DIGITAL_MAGIC.html

Digital Magic vs. The Jitter Bug

On Removing the "Shakes" from Video Imagery of the 23 November 2003 TSE from QF 2901

Glenn Schneider, Steward Observatory, University of Arizona

THE BOTTOM LINE FIRST:

23 November 2003 Total Solar Eclipse

Raw Video Acquired by: Jay Friedland
Digital Image Processing and Composition by: Glenn Schneider

Post-Composition Spatial Filtering
Click HERE for an explaination of process.

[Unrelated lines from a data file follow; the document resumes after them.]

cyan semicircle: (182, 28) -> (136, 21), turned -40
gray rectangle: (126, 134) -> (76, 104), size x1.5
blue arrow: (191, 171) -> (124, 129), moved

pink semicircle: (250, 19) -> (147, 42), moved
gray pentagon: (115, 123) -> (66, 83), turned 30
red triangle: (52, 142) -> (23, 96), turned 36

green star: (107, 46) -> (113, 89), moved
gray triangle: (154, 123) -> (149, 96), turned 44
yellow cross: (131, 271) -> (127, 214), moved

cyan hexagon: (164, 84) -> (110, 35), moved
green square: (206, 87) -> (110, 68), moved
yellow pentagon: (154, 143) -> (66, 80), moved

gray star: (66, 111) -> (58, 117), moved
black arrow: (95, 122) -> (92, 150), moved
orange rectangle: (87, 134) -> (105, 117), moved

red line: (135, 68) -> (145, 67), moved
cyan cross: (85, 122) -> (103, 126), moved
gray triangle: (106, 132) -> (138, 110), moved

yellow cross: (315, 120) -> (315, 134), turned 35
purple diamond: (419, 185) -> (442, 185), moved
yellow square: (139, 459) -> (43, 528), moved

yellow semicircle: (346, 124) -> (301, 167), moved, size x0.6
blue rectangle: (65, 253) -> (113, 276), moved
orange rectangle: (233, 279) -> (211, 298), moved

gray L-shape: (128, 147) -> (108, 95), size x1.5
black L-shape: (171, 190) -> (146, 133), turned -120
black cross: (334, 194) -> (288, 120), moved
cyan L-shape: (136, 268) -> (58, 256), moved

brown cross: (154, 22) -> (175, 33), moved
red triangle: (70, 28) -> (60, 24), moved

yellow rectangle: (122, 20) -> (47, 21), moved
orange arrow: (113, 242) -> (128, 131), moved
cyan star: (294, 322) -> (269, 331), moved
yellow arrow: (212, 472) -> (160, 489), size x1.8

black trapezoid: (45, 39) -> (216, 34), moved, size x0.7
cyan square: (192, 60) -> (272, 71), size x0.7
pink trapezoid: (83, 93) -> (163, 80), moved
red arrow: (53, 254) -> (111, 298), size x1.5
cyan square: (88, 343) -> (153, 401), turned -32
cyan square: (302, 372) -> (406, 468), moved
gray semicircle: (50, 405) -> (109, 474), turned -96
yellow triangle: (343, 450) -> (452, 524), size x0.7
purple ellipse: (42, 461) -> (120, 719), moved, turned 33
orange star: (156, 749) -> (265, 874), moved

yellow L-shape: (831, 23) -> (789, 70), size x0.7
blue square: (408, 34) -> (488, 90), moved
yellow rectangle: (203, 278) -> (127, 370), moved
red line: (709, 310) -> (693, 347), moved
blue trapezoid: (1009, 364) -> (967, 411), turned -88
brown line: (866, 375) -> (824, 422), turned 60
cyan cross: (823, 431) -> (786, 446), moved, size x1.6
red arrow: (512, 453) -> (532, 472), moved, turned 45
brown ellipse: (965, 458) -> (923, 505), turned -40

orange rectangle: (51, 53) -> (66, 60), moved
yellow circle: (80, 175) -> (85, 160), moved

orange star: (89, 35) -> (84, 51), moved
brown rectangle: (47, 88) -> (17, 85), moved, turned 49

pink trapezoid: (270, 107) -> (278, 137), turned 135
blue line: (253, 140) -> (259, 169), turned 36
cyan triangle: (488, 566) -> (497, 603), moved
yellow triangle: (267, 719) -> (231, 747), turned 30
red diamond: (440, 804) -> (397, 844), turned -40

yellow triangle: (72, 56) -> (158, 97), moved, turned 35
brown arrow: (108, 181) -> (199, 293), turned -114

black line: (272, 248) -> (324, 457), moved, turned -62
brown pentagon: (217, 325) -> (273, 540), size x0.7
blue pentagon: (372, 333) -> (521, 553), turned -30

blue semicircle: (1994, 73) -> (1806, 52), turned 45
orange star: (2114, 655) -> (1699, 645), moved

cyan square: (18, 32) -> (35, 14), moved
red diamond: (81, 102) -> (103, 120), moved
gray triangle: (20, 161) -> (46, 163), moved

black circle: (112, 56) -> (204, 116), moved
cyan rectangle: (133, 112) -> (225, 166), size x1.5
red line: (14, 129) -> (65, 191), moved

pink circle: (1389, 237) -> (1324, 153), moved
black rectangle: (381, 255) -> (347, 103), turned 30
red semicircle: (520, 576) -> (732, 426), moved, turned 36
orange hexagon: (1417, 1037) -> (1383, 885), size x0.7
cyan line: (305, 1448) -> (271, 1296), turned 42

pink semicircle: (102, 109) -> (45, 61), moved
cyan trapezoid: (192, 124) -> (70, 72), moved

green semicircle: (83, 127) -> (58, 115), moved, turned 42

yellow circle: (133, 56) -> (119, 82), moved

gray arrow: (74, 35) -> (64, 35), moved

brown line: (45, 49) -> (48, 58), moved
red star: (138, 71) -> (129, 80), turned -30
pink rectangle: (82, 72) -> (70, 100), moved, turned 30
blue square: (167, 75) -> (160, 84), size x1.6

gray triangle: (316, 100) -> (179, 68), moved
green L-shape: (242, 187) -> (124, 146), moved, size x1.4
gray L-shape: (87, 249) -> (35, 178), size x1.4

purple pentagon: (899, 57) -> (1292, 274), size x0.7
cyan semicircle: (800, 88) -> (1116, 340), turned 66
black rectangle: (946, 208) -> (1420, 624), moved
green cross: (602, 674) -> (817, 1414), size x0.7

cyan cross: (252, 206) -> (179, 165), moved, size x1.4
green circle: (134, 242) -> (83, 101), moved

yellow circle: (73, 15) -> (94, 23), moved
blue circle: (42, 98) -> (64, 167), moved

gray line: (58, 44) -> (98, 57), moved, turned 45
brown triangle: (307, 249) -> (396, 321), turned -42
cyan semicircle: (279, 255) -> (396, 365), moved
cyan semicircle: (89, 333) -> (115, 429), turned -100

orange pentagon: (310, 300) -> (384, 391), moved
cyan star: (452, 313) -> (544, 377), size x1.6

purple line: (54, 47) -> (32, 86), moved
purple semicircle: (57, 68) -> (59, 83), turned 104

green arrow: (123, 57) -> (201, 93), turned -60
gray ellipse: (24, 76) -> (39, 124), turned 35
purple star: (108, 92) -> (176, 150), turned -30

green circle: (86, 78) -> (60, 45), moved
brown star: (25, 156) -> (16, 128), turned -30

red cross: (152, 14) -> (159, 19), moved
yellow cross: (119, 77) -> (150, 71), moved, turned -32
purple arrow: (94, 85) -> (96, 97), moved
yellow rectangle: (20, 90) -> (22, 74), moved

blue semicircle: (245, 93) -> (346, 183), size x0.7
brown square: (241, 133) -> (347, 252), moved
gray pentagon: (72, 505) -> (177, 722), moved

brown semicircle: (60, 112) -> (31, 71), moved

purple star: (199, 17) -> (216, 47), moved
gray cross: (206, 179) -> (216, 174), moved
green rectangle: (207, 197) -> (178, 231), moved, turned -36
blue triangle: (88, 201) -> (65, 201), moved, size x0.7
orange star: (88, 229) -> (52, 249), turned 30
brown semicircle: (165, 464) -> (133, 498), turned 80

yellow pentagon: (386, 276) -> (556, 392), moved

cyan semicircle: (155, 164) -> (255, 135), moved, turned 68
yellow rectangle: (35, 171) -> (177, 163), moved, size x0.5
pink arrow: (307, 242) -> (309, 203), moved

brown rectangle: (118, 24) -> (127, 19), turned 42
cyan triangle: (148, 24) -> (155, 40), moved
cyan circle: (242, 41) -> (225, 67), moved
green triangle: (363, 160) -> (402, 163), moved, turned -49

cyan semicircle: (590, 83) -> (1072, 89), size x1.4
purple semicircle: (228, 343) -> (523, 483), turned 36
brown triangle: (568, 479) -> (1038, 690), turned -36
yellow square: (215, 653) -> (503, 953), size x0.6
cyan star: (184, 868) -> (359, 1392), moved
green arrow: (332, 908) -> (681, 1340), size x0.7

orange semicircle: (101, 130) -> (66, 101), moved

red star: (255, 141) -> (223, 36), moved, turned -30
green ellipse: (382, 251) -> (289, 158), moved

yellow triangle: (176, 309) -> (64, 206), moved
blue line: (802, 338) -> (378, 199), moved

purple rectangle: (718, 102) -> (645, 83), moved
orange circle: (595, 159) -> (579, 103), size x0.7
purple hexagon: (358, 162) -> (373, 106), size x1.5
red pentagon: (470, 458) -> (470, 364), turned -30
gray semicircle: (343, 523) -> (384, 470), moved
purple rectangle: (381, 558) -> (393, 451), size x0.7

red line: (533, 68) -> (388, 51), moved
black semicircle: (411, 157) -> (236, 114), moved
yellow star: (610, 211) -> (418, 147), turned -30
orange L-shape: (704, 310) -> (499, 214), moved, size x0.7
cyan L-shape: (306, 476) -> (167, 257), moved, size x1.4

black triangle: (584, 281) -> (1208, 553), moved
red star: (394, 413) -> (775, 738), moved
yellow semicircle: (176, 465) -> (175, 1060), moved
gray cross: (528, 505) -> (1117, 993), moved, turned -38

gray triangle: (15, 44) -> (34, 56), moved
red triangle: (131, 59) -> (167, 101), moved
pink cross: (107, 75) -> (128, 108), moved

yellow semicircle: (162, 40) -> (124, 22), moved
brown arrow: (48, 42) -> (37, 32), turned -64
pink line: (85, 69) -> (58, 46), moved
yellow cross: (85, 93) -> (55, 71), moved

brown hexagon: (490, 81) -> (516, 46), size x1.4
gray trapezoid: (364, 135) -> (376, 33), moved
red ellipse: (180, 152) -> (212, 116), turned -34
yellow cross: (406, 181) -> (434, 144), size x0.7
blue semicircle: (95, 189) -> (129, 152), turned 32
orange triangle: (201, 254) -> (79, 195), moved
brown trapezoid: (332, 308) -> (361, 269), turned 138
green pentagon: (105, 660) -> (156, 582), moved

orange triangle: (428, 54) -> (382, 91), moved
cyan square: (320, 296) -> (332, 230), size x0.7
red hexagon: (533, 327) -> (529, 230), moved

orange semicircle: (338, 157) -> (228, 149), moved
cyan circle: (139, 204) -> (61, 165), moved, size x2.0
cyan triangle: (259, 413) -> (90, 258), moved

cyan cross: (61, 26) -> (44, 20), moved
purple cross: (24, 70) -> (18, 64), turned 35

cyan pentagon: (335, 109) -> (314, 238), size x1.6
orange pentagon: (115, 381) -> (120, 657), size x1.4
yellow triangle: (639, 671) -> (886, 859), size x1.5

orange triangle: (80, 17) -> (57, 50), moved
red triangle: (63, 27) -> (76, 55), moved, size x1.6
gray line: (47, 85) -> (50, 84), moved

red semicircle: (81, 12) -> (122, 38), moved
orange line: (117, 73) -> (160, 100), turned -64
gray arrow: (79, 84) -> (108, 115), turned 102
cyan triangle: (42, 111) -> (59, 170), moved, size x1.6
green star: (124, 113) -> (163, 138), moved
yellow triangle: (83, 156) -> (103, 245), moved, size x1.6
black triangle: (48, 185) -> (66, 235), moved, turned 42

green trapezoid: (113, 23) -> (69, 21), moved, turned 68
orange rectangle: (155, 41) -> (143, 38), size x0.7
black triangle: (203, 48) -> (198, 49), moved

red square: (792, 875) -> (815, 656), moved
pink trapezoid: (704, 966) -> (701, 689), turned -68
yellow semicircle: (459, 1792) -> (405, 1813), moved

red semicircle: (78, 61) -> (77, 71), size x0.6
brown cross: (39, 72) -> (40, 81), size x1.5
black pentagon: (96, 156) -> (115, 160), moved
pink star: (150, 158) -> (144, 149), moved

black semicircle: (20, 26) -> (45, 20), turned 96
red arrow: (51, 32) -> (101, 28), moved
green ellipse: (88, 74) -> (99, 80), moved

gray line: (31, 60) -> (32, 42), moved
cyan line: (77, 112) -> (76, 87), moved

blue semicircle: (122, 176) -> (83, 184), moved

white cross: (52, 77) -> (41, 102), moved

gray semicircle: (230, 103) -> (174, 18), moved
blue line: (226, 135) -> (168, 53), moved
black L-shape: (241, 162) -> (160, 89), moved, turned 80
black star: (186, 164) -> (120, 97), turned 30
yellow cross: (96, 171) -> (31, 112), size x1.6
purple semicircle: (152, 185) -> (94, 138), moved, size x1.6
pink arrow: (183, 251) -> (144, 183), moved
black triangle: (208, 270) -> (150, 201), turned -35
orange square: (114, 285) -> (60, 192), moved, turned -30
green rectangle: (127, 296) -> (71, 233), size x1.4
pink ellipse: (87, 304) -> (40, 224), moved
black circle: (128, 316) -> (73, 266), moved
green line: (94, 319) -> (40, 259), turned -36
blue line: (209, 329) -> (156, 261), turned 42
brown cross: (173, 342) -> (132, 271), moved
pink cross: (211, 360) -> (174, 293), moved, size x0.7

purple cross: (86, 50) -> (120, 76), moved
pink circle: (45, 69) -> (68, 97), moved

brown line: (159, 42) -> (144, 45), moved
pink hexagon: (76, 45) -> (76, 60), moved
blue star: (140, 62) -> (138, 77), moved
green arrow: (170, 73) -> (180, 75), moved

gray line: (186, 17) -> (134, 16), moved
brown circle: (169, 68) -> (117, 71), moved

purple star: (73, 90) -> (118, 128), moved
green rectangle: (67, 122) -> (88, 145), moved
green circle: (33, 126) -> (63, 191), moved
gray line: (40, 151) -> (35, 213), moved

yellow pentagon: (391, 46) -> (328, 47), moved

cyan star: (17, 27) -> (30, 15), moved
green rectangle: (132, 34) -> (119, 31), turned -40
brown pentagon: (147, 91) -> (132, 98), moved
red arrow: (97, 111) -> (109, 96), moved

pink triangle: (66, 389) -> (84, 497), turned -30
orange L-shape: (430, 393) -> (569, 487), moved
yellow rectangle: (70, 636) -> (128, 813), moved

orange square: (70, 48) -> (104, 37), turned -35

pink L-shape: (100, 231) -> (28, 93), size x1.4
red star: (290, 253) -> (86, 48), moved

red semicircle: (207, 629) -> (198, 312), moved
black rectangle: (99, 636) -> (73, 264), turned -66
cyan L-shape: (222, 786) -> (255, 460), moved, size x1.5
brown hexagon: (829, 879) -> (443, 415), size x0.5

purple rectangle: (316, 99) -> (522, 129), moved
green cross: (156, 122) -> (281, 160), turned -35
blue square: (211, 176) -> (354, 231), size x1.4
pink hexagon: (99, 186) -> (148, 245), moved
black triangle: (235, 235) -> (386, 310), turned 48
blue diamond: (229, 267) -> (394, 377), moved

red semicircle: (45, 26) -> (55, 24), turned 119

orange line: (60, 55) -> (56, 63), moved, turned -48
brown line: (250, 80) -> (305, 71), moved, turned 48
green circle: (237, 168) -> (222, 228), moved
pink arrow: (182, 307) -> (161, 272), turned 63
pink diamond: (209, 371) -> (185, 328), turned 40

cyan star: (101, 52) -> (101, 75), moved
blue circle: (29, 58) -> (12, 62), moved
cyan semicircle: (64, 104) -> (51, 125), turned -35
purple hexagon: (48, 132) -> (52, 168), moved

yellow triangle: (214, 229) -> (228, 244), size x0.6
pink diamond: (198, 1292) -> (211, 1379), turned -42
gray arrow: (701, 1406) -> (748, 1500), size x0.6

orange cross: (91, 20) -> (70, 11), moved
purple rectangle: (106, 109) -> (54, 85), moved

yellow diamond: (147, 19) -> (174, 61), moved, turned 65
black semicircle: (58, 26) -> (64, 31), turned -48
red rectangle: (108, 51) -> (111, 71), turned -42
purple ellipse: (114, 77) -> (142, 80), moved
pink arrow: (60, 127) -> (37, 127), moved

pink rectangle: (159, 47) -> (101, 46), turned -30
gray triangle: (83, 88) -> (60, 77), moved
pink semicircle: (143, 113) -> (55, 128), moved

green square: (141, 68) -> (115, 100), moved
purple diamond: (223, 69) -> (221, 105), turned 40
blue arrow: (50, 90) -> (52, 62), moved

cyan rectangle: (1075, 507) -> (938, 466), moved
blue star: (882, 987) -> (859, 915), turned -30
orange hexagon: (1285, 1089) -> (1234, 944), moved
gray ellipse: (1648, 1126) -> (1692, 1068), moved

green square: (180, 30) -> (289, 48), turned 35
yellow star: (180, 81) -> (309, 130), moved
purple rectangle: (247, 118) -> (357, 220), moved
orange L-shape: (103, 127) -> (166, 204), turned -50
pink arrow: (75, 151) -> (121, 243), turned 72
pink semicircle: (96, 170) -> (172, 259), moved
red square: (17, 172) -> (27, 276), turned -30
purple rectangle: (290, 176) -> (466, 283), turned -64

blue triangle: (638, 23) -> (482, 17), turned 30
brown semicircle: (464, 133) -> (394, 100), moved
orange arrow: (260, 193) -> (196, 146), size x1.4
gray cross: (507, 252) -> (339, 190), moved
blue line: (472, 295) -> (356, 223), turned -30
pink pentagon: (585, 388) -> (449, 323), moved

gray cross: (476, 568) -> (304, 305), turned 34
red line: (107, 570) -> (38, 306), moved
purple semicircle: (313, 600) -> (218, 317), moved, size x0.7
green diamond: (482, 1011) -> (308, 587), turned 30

and now... for the rest of the story...

THE PROBLEM:

On the QF 2901 Antarctic eclipse flight many people recorded totality with hand-held video cameras with relatively high optical magnifications resulting in "the shakes" of varying levels of degree. The "shakes" cause both intra-frame image smear, and inter-frame image displacement (loss of registration). As an example, here are a couple of frames from a representative 15 second segment of a Digital Video (30 Hz frame rate) taken by Jay Friedland (one of my collaborators on our TSE 2003 imaging program):

To get a better, dynamic, feeling of this, it really is best to VIEW THE RAW VIDEO SEGMENT. It's 53 Mbytes, which is why it is just a 15 second extract, but this should be seen to set the context for the rest of this discussion . If it doesn't display in your web browser then download the file and view it with a stand-alone QuickTime viewer. Get a QuickTime viewer from Apple if you don't have one, even Windoze folks.

Every once an a while, though, an individual frame is steady enough so that in isolation it is quite usable. Such as this one:

Before going on, a slight digression. If the lunar disk seems flattened in the above images, it is, but it is an artifact. Jay had rendered this for Digital Video display, so it appears "squashed" here. Not an issue, but thought I should mention it before someone asked. We can deal with that later.

THE GOAL:

What one really wants to do, first, is isolate the "good" frames, noting exactly where in temporal sequence they occur. The selected frames can then be used in down-stream processing to make composite images, or re-create a time-correlated video without the shakes. The problem is that the "good" frames are comparatively few and far between. Video is recorded at 30 frames per second, so for a 2 minute and 30 second eclipse that would be a lot of frames to pick through and extract one-by-one. So, an automated algorithm for Good Frame Extraction (GFE) would be extremely helpful. Here, I describe the one I had decided upon and implemented, and you can decide how well (or poorly) it works.

THE GFE SOLUTION:

As a matter of practicality, I find it easiest to work with an image sequence, where each frame is a separate file. This is easily done in QuickTime, as exportation of an input movie, with frame by frame output as a monotonic sequence of individual image files (as TIFF, JPEG, PICT, etc.), is accomplished at the push of a button. From here on, when I discuss the algorithmic processing of the video images, I am actually talking about working through a stack of time-ordered (at 30 Hz rate) individual image files.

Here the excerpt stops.